This review was originally published on News Cult in May 2018.

Starring: Alden Ehrenreich, Emilia Clarke, Woody Harrelson, Donald Glover, Joonas Suotamo, Paul Bettany, Thandie Newton, Phoebe Waller-Bridge

Director: Ron Howard

Running Time: 135 Minutes

Rating: PG-13 for Lasers and Space Derring-Do

Release Date: May 25, 2018

Nobody can play Han Solo as iconically as Harrison Ford, or so the conventional wisdom goes. Now that we actually have Alden Ehrenreich’s version to dissect, we can render a more practical verdict about just how successful he is or isn’t. And while indeed young Solo has nothing on classic Solo, the task is not necessarily as impossible as originally advertised, which we know because we do not have to look far to find someone else pulling off that goal, as Donald Glover’s take on Lando Calrissian manages to be just as iconic as, if not more so (time will tell, ultimately), Billy Dee Williams’ version.

To be fair, Glover probably has the easier task, insofar as it is the less restricted one. While Ford is one of the major players in four Star Wars films, Williams only has about 15 minutes of screen time across two episodes. Ergo, Glover has plenty more freedom to fill in the blanks and create new blanks never hinted at previously, while Ehrenreich is locked into coloring necessary backstory, like earning the life debt that Chewie owes him and making the Kessel Run in under 12 parsecs. But the biggest difference is in the quality of preparation. Glover feels like someone who has been auditioning to play Lando his whole life, while Ehrenreich feels like someone who has been training to be an actor, and maybe more specifically a movie star, but not so specifically Han Solo in particular. That specificity and passion is almost certainly necessary to pull off the job of simultaneously paying homage to a famous character and making it one’s own. Maybe there are some folks out there who have been playing Han Solo in front of the mirror their whole lives, but Ehrenreich is probably not one of them. He gets the job done, but he does not take it to the next level.

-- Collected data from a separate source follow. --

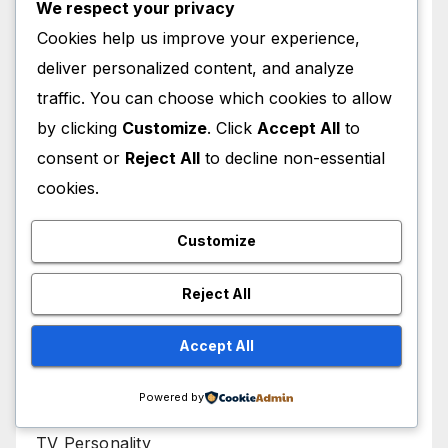
We respect your privacy
Movies
Cookies help us improve your experience,
deliver personalized content, and analyze
Music Video Director
traffic. You can choose which cookies to allow
NFL Player
by clicking
Customize
. Click
Accept All
to
consent or
Reject All
to decline non-essential
Political Activist
cookies.
Radio Presenter
Customize
Singer
Reject All
Songwriter
Accept All
Television
Powered by
TV Personality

Solo does not rely entirely on checking off a bunch of backstory checkpoints. Like any well-bred Star Wars movie, it is populated with a menagerie of diverse characters. As far as the new faces go, most prominent are Emilia Clarke as Qi’ra, Han’s childhood friend and partner-in-crime, and Woody Harrelson as Tobias Beckett, Han’s smuggling mentor. They are appropriately cast, but they feel like could be any Emilia Clarke or Woody Harrelson character, as opposed to the roles of a lifetime that add new definition to what a Star War can be. Same goes for crime lord Dryden Vos, who can be easily and unfussily added to Paul Bettany’s murderers’ row of villain roles.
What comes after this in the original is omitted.